If passed, Prop 15 will more than double the current property tax collections, with that bill entirely falling on commercial property owners—residential property owners will still see limitations on property taxes. “The repercussions will be significant for property owners, small businesses, and consumers,” says Hammond. “More than 75% of all small businesses lease commercial space and will be directly impacted by this reassessment as a pass-through expense per their lease terms. No hair salon, veterinarian, grocer, or sandwich shop will be able to bear the burden of the perpetual increase, especially not today when most are trying to stay afloat. It will trickle down significantly, increasing the cost of everything we buy.”
Hammond adds that asset quality and management could also be impacted by the ballot measure. “The quality of ownership and management will also be impacted. With a focus on keeping common area maintenance costs low, properties will decrease in value due to the decrease in operating income and market uncertainty,” she says.
With such strong repercussions, it is no surprise that there is also strong opposition to the measure. “An aggressive campaign strategy is in place, backed by strong statewide organizations,” says Hammond. “The California Business Properties Association shared that all efforts are on target, most importantly fundraising and building support among key organizations. There is no reason this should pass if voters are informed of the negative effects this will have on California’s economy for all.”
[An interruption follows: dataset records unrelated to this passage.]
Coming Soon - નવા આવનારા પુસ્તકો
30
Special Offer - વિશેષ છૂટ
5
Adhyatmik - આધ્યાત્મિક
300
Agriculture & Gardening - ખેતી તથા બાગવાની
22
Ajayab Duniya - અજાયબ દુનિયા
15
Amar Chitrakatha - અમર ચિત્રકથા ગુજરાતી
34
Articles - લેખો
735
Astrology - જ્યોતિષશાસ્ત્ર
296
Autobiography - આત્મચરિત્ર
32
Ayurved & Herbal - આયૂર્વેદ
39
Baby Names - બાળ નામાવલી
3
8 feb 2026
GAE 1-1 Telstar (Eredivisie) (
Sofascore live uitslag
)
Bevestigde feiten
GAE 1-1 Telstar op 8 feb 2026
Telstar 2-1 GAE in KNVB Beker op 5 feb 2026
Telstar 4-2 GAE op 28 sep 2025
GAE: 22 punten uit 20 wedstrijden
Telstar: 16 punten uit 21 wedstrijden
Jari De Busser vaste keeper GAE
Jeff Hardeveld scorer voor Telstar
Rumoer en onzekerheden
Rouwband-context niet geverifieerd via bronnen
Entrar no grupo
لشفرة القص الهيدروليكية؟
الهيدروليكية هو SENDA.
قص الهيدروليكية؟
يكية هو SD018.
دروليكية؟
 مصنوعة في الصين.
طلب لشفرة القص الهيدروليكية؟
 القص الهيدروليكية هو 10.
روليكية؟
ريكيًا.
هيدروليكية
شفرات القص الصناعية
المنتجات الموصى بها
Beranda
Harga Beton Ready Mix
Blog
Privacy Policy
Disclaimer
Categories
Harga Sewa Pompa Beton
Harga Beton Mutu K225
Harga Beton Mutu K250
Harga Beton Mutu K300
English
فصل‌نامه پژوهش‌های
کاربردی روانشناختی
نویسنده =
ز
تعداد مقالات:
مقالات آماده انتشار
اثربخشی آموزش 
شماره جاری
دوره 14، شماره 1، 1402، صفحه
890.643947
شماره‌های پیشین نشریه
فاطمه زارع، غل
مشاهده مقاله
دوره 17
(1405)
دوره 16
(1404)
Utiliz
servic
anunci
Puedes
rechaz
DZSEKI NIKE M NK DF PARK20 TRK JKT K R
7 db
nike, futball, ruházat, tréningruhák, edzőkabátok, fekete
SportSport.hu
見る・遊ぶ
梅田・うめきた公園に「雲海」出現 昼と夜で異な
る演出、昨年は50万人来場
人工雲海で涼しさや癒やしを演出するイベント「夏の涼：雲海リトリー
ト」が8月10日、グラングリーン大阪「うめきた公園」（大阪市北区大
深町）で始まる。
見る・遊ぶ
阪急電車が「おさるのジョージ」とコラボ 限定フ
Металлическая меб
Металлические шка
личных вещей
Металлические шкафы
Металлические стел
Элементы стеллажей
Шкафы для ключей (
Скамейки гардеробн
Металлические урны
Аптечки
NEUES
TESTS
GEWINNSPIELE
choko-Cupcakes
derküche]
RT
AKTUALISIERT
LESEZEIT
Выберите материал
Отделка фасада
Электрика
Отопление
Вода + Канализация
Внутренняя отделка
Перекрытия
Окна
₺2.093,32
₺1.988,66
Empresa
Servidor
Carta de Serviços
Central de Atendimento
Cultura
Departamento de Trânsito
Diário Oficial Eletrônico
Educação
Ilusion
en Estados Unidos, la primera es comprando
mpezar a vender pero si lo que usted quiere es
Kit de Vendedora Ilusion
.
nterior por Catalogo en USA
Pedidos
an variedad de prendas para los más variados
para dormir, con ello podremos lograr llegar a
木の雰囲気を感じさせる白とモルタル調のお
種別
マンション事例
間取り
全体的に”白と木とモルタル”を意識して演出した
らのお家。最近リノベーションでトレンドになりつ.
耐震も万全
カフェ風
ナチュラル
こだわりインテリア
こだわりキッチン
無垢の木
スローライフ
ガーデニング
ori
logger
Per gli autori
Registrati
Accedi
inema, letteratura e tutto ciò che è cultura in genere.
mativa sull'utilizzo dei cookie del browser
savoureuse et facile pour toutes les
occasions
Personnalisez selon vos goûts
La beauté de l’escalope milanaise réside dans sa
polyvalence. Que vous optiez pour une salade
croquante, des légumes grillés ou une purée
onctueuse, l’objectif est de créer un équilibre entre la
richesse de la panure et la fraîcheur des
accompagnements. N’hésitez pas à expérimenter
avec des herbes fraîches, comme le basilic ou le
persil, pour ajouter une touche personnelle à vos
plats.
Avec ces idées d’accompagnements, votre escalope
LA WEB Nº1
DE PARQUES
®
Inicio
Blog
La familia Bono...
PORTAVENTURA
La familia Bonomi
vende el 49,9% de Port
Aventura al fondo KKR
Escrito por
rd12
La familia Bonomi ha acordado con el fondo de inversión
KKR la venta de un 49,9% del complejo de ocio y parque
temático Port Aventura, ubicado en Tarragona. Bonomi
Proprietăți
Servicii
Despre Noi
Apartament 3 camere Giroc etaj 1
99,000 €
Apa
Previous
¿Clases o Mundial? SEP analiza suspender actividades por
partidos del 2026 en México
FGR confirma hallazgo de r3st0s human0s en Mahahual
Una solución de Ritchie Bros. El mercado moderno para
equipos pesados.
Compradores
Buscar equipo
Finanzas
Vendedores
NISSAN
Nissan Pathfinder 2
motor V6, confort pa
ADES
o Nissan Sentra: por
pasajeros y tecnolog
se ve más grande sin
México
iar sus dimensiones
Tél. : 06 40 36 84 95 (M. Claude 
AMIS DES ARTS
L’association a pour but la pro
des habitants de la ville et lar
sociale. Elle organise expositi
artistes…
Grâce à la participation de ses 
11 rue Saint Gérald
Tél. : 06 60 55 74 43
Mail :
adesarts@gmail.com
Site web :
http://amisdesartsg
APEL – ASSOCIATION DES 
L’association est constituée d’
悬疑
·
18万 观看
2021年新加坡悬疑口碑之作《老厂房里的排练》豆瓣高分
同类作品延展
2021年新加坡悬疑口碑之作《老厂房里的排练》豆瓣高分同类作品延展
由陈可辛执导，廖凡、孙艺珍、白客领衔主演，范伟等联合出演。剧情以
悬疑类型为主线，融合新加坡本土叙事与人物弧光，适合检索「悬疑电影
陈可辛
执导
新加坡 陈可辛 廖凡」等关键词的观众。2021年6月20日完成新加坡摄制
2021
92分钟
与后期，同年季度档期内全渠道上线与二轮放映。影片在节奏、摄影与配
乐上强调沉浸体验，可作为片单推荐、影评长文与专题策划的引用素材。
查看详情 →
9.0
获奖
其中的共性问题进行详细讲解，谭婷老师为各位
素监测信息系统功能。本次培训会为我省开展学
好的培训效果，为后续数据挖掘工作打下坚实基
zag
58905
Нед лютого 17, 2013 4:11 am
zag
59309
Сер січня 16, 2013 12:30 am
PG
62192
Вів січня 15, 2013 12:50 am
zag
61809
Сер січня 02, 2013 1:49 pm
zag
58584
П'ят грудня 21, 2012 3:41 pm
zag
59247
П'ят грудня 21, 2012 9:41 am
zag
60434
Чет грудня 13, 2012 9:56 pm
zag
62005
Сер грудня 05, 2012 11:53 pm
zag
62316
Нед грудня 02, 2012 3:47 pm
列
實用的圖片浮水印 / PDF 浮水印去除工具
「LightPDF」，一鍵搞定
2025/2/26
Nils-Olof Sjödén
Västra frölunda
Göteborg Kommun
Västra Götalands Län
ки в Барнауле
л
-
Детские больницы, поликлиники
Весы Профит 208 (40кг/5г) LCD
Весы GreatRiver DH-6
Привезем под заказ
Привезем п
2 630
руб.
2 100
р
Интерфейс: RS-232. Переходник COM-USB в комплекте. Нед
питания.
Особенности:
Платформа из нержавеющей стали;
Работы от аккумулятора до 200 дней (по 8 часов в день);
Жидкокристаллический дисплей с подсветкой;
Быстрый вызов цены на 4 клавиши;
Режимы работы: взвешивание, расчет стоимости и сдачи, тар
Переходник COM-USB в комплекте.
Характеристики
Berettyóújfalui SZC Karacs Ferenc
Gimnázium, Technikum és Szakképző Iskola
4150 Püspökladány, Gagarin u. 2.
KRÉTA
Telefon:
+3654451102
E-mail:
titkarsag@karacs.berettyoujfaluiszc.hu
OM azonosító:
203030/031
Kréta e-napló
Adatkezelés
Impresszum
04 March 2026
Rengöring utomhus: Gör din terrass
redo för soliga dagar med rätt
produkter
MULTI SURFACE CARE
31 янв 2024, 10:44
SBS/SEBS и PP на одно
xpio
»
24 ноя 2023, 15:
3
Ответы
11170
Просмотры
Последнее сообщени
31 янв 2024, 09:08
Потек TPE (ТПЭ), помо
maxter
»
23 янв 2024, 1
However, if the measure does pass, Hammond says the long-term impacts will be significant. “The most significant impact will be that it will leave the door open for the elimination of Prop 13 protection for single-family homeowners as well,” says Hammond. “California already bears some of the nation’s highest tax rates, significant barriers to entry for new businesses, and a massive housing shortage. Raising taxes on commercial or residential property creates even bigger obstacles to growing the state’s economy.”